What the exercise asks
Retype the material that follows exactly, limited to the lines from the one with "ЗИП к импортному оружию" through the one with "php exit('Acc...') #1", and keep out all pictures.
Segment Start: Data supplied
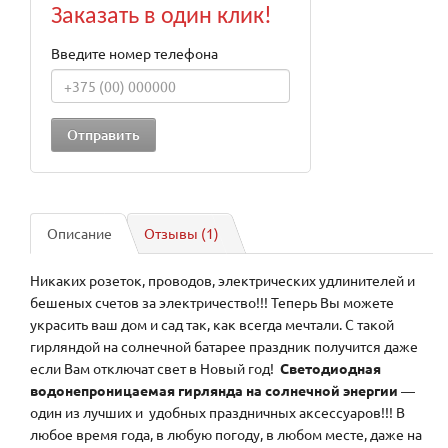
Заказать в один клик!
Введите номер телефона
Описание
Отзывы (1)
Никаких розеток, проводов, электрических удлинителей и
бешеных счетов за электричество!!! Теперь Вы можете
украсить ваш дом и сад так, как всегда мечтали. С такой
гирляндой на солнечной батарее праздник получится даже
если Вам отключат свет в Новый год!
Светодиодная
водонепроницаемая гирлянда на солнечной энергии
―
один из лучших и удобных праздничных аксессуаров!!! В
любое время года, в любую погоду, в любом месте, даже на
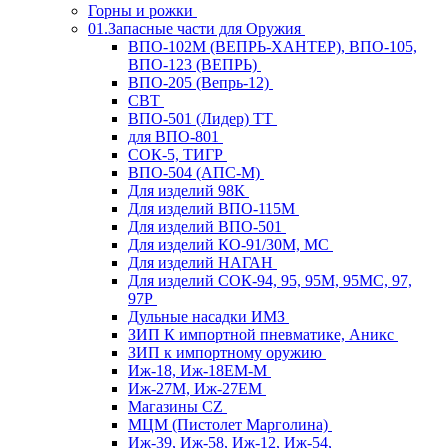
Горны и рожки
01.Запасные части для Оружия
ВПО-102М (ВЕПРЬ-ХАНТЕР), ВПО-105,
ВПО-123 (ВЕПРЬ)
ВПО-205 (Вепрь-12)
СВТ
ВПО-501 (Лидер) ТТ
для ВПО-801
СОК-5, ТИГР
ВПО-504 (АПС-М)
Для изделий 98К
Для изделий ВПО-115М
Для изделий ВПО-501
Для изделий КО-91/30М, МС
Для изделий НАГАН
Для изделий СОК-94, 95, 95М, 95МС, 97,
97Р
Дульные насадки ИМЗ
ЗИП К импортной пневматике, Аникс
ЗИП к импортному оружию
Иж-18, Иж-18ЕМ-М
Иж-27М, Иж-27ЕМ
Магазины CZ
МЦМ (Пистолет Марголина)
Иж-39, Иж-58, Иж-12, Иж-54,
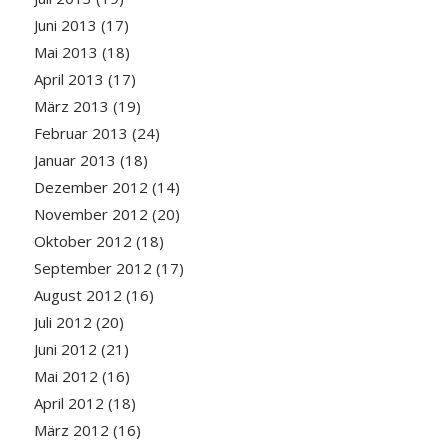
Juni 2013
(17)
Mai 2013
(18)
April 2013
(17)
März 2013
(19)
Februar 2013
(24)
Januar 2013
(18)
Dezember 2012
(14)
November 2012
(20)
Oktober 2012
(18)
September 2012
(17)
August 2012
(16)
Juli 2012
(20)
Juni 2012
(21)
Mai 2012
(16)
April 2012
(18)
März 2012
(16)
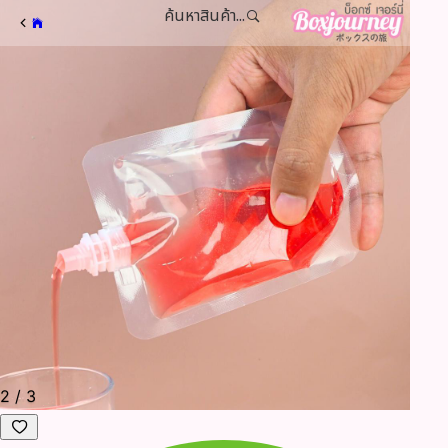
ค้นหาสินค้า...
2
/
3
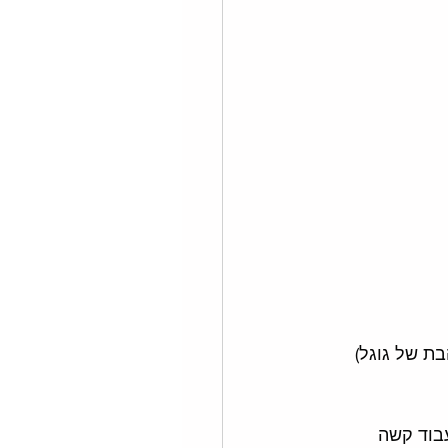
בת של גוגל) 
בוד קשה 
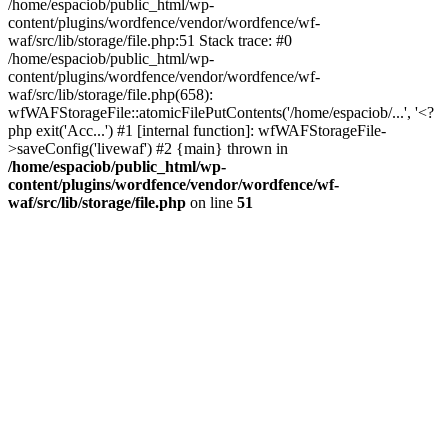
/home/espaciob/public_html/wp-
content/plugins/wordfence/vendor/wordfence/wf-
waf/src/lib/storage/file.php:51 Stack trace: #0
/home/espaciob/public_html/wp-
content/plugins/wordfence/vendor/wordfence/wf-
waf/src/lib/storage/file.php(658):
wfWAFStorageFile::atomicFilePutContents('/home/espaciob/...', '<?
php exit('Acc...') #1 [internal function]: wfWAFStorageFile-
>saveConfig('livewaf') #2 {main} thrown in
/home/espaciob/public_html/wp-
content/plugins/wordfence/vendor/wordfence/wf-
waf/src/lib/storage/file.php
on line
51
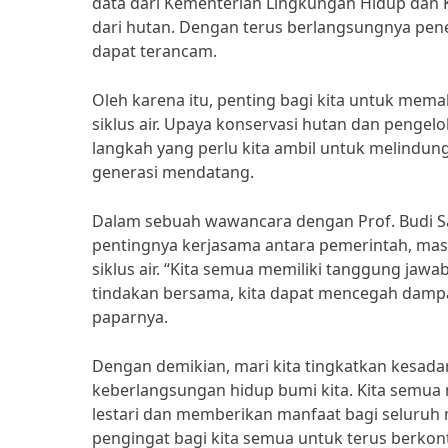
data dari Kementerian Lingkungan Hidup dan Keh
dari hutan. Dengan terus berlangsungnya pene
dapat terancam.
Oleh karena itu, penting bagi kita untuk m
siklus air. Upaya konservasi hutan dan penge
langkah yang perlu kita ambil untuk melindun
generasi mendatang.
Dalam sebuah wawancara dengan Prof. Budi Sa
pentingnya kerjasama antara pemerintah, masy
siklus air. “Kita semua memiliki tanggung ja
tindakan bersama, kita dapat mencegah dampa
paparnya.
Dengan demikian, mari kita tingkatkan kesada
keberlangsungan hidup bumi kita. Kita semua 
lestari dan memberikan manfaat bagi seluruh m
pengingat bagi kita semua untuk terus berkon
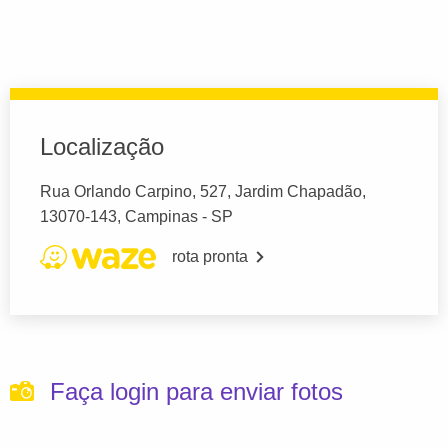
Localização
Rua Orlando Carpino, 527, Jardim Chapadão,
13070-143, Campinas - SP
rota pronta
Faça login para enviar fotos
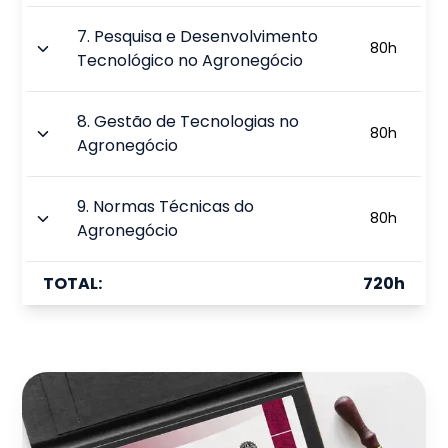
7
.
Pesquisa e Desenvolvimento
80
h
Tecnológico no Agronegócio
8
.
Gestão de Tecnologias no
80
h
Agronegócio
9
.
Normas Técnicas do
80
h
Agronegócio
TOTAL:
720
h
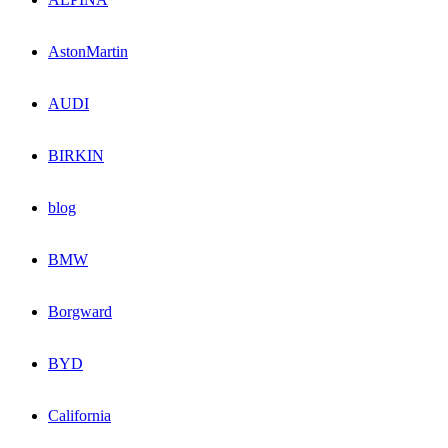
AstonMartin
AUDI
BIRKIN
blog
BMW
Borgward
BYD
California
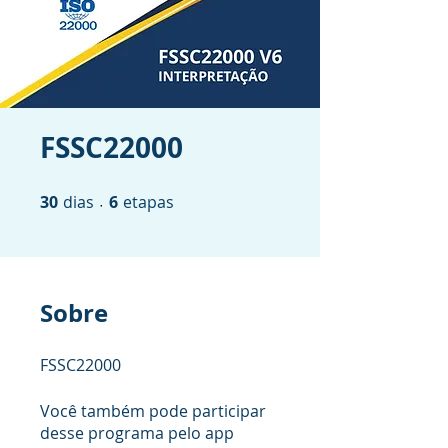
FSSC22000
30
dias
30 dias
6 etapas
6
etapas
Sobre
FSSC22000
Você também pode participar
desse programa pelo app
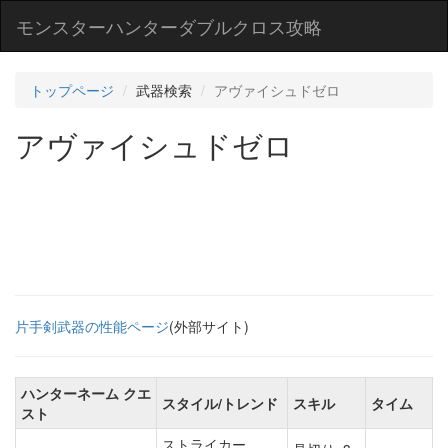
モンスターハンターダブルクロス攻略
トップページ
武器検索
アヴァイシュドゼロ
アヴァイシュドゼロ
片手剣武器の性能ページ
(外部サイト)
ハンターネーム クエ
スタイル/トレンド
スキル
タイム
スト
ストライカー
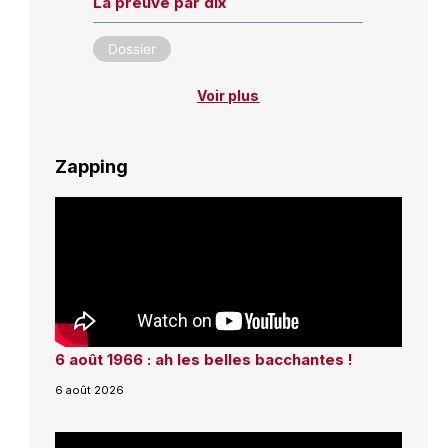
La preuve par dix
Dossier
Voir plus
Zapping
6 août 1966 : ah les belles bacchantes !
6 août 2026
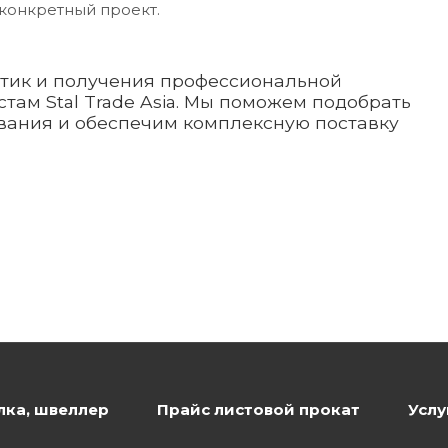
конкретный проект.
стик и получения профессиональной
там Stal Trade Asia. Мы поможем подобрать
вания и обеспечим комплексную поставку
лка, швеллер
Прайс листовой прокат
Услу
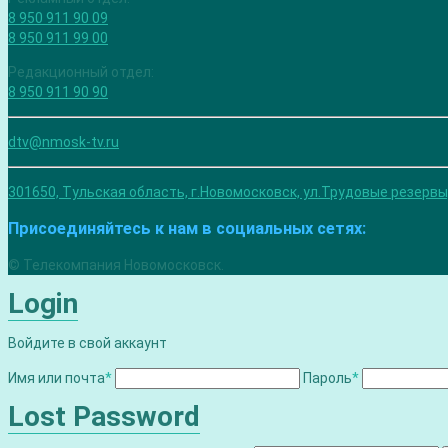
8 950 911 90 09
8 950 911 99 00
Редакционный отдел:
8 950 911 90 90
dtv@nmosk-tv.ru
301650, Тульская область, г.Новомосковск, ул.Трудовые резервы
Присоединяйтесь к нам в социальных сетях:
© Телекомпания Новомосковск.
Login
Войдите в свой аккаунт
Имя или почта
*
Пароль
*
Lost Password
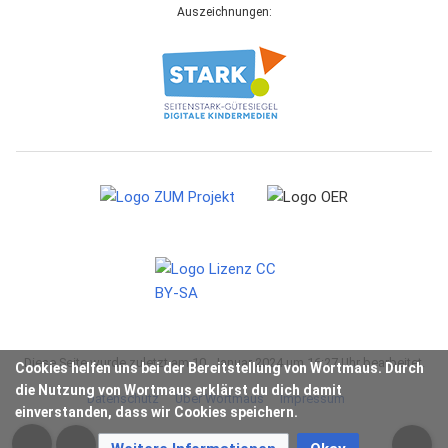
Auszeichnungen:
Diese Seite wurde zuletzt am 10. Januar 2024 um 16:27 Uhr bearbeitet.
Cookies helfen uns bei der Bereitstellung von Wortmaus. Durch
die Nutzung von Wortmaus erklärst du dich damit
Datenschutz
Über Wortmaus
Impressum
einverstanden, dass wir Cookies speichern.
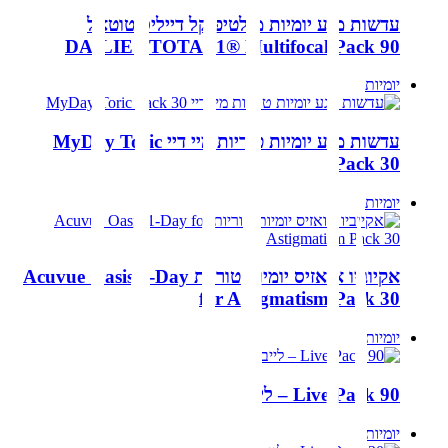
עדשות מגע יומיות מולטיפוקל דייליס טוטאל
DAILIES TOTAL1® Multifocal Pack 90
יומיות
עדשות מגע יומיות טוריות מיי דיי MyDay Toric
Pack 30
יומיות
אקיוביו אואזיס יומיות טוריות Acuvue Oasis 1-Day
for Astigmatism Pack 30
יומיות
Live Pack 90 – לייב
יומיות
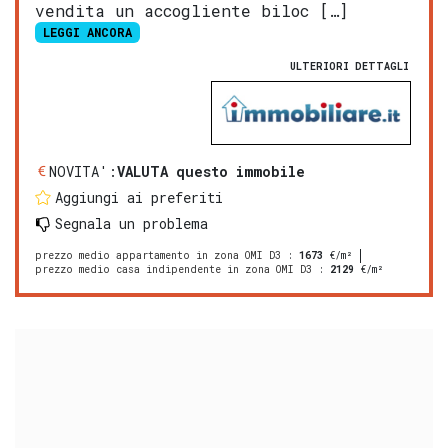
vendita un accogliente biloc […]
LEGGI ANCORA
ULTERIORI DETTAGLI
NOVITA':
VALUTA questo immobile
Aggiungi ai preferiti
Segnala un problema
prezzo medio appartamento in zona OMI D3
:
1673
€/m²
prezzo medio casa indipendente in zona OMI D3
:
2129
€/m²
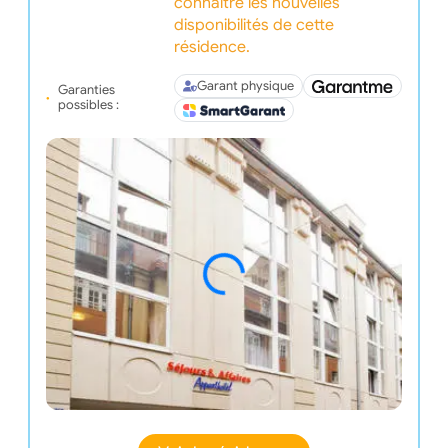
connaître les nouvelles
disponibilités de cette
résidence.
Garant physique
Garanties
possibles :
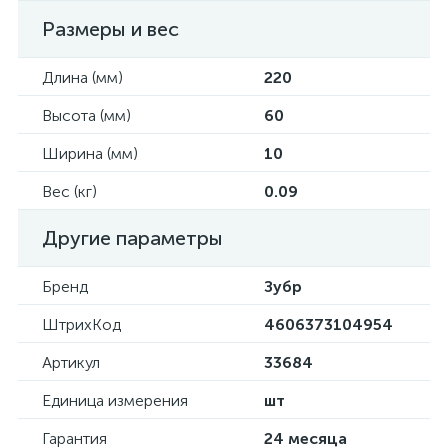
Размеры и вес
Длина (мм)
220
Высота (мм)
60
Ширина (мм)
10
Вес (кг)
0.09
Другие параметры
Бренд
Зубр
ШтрихКод
4606373104954
Артикул
33684
Единица измерения
шт
Гарантия
24 месяца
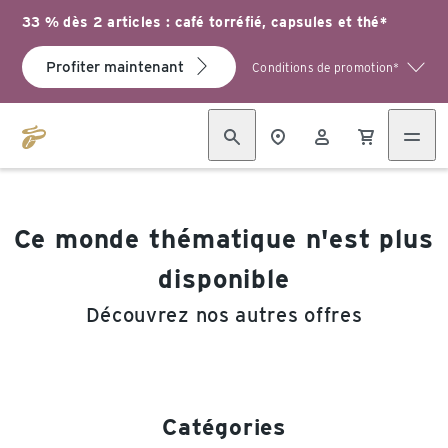
33 % dès 2 articles : café torréfié, capsules et thé*
Profiter maintenant
Conditions de promotion*
Ce monde thématique n'est plus
disponible
Découvrez nos autres offres
Catégories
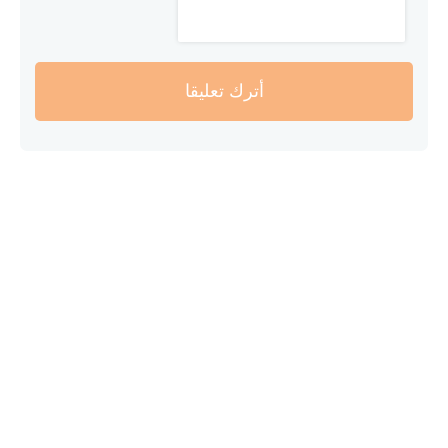
أترك تعليقا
Segment End: Data supplied
Task response
ЗИП к импортному оружию
Иж-18, Иж-18ЕМ-М
Иж-27М, Иж-27ЕМ
Магазины CZ
МЦМ (Пистолет Марголина)
Иж-39, Иж-58, Иж-12, Иж-54,
Juni 2013
(17)
Mai 2013
(18)
April 2013
(17)
März 2013
(19)
Februar 2013
(24)
Januar 2013
(18)
Dezember 2012
(14)
November 2012
(20)
Oktober 2012
(18)
September 2012
(17)
August 2012
(16)
Juli 2012
(20)
Juni 2012
(21)
Mai 2012
(16)
April 2012
(18)
März 2012
(16)
ค้นหาสินค้า...
2
/
3
בת של גוגל) 
בוד קשה 
/home/espaciob/public_html/wp-
content/plugins/wordfence/vendor/wordfence/wf-
waf/src/lib/storage/file.php:51 Stack trace: #0
/home/espaciob/public_html/wp-
content/plugins/wordfence/vendor/wordfence/wf-
waf/src/lib/storage/file.php(658):
wfWAFStorageFile::atomicFilePutContents('/home/espaciob/...', '<?
php exit('Acc...') #1 [internal function]: wfWAFStorageFile-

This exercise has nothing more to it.